Dexmedetomidine is a highly selective α-2 adrenergic agonist which is sedative, anxiolytic, and hypnotic agent [Citation4]. The most promising property of dexmedetomidine is that it does not predispose to respiratory depression and airway obstruction [Citation4,Citation5] and maintains PaCO2 levels close to that seen during normal sleep [Citation6]. Also, it provides hemodynamic and sympathoadrenal stability during procedure by reducing the circulating catecholamines [Citation7]. Dexmedetomidine also appears to have effect of reducing airway reflexes as it has been used to reduce coughing during extubation [Citation8].

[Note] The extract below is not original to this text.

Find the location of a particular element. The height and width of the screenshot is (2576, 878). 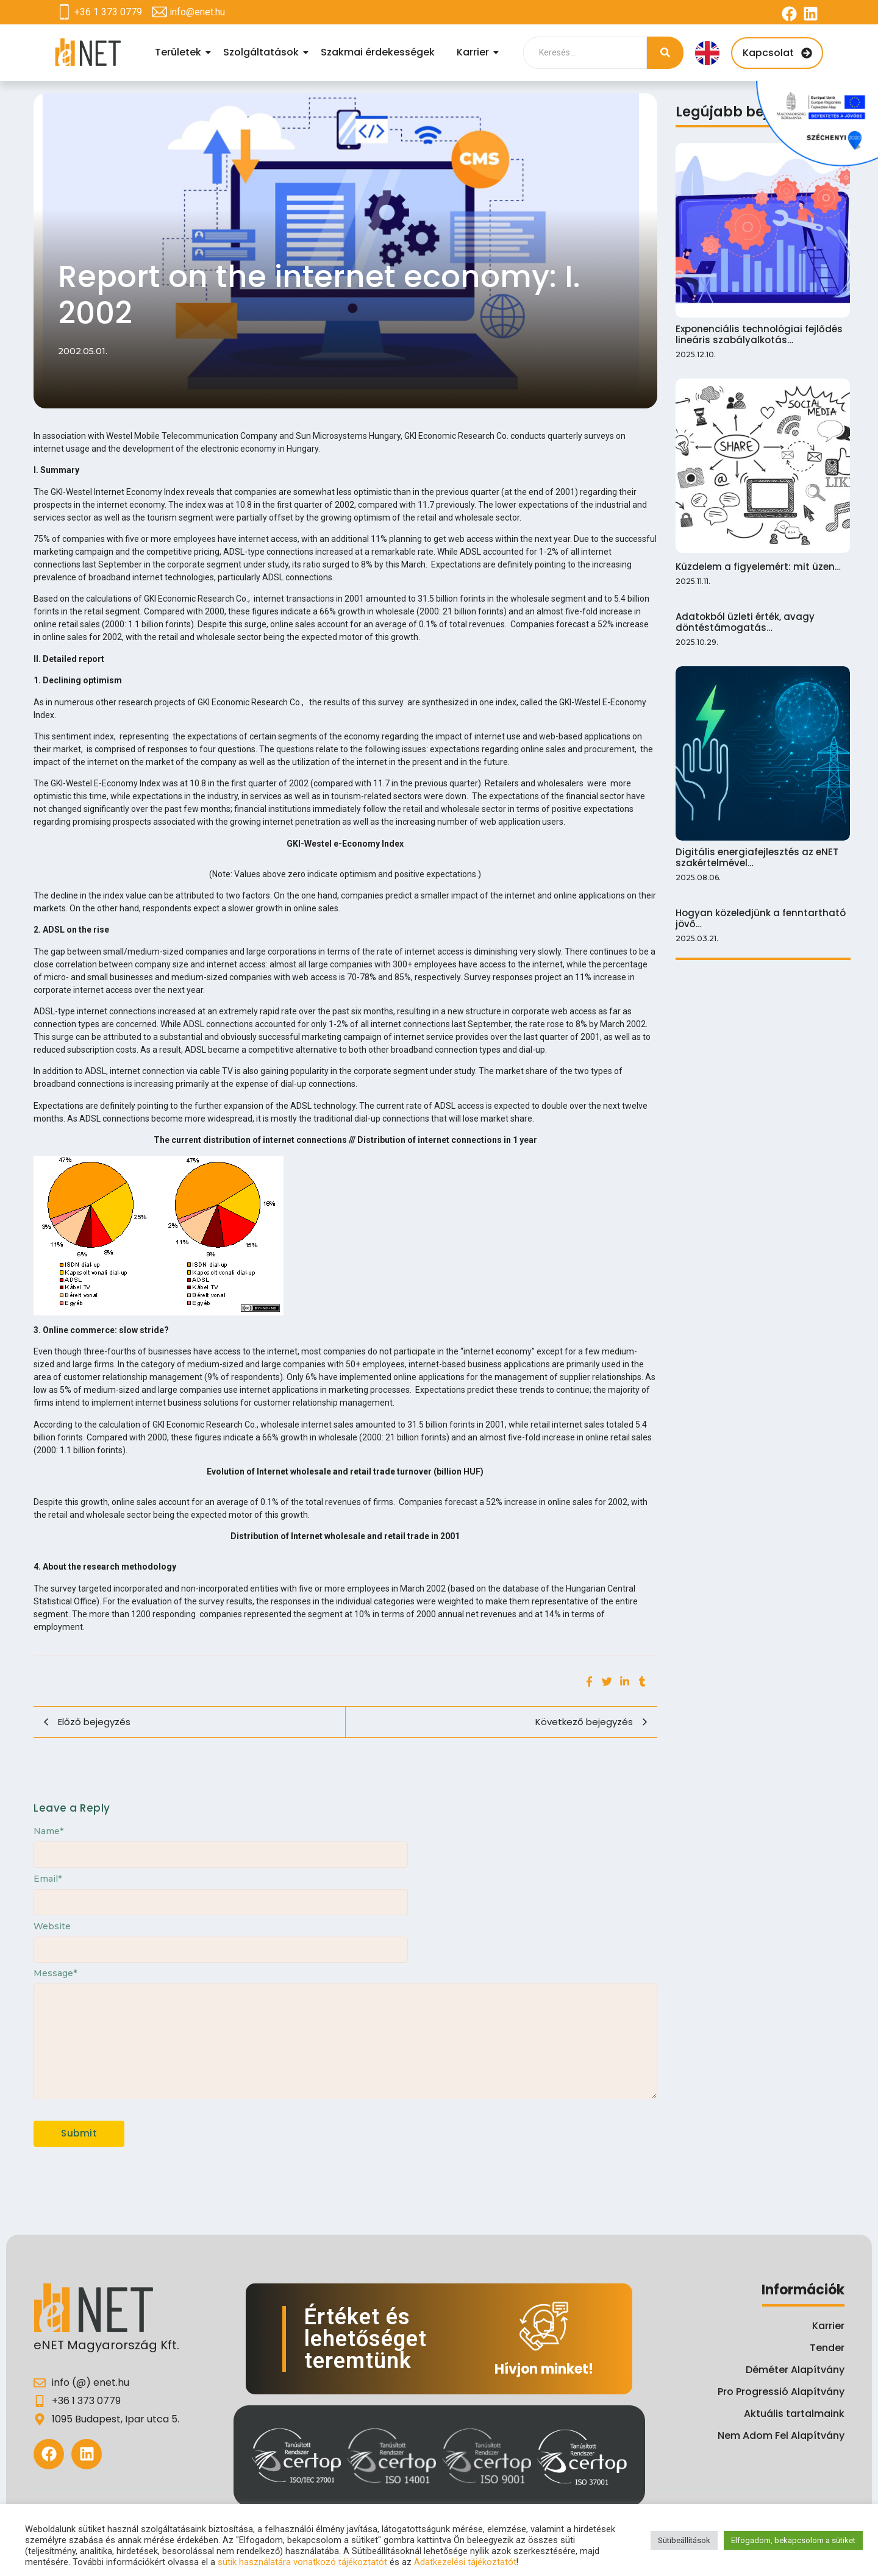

In the present case, we used dexmedetomidine based anaesthesia technique for lung isolation and anaesthesia maintenance. We observed that patient tolerated the procedure of intubation with DLT well while maintaining spontaneous respiration and patency of airway. From commencement of laryngoscopy till achieving lung isolation, no difficulty in terms of coughing, straining, and unanticipated movements, difficulty in continuing laryngoscopy/visualisation of glottis, and difficulty in insertion or manipulation of DLT were encountered. No significant changes in haemodynamic parameters were observed during laryngoscopy.

Thus, intravenous dexmedetomidine with simple topicalization of airway appears to provide a substantial balance between optimum conditions for placement of double lumen tube and maintenance of adequate spontaneous ventilation and patency of airway. However further studies and experiences are required to verify the same.

Conflict of interest

None.

Notes

Peer review under responsibility of Egyptian Society of Anesthesiologists.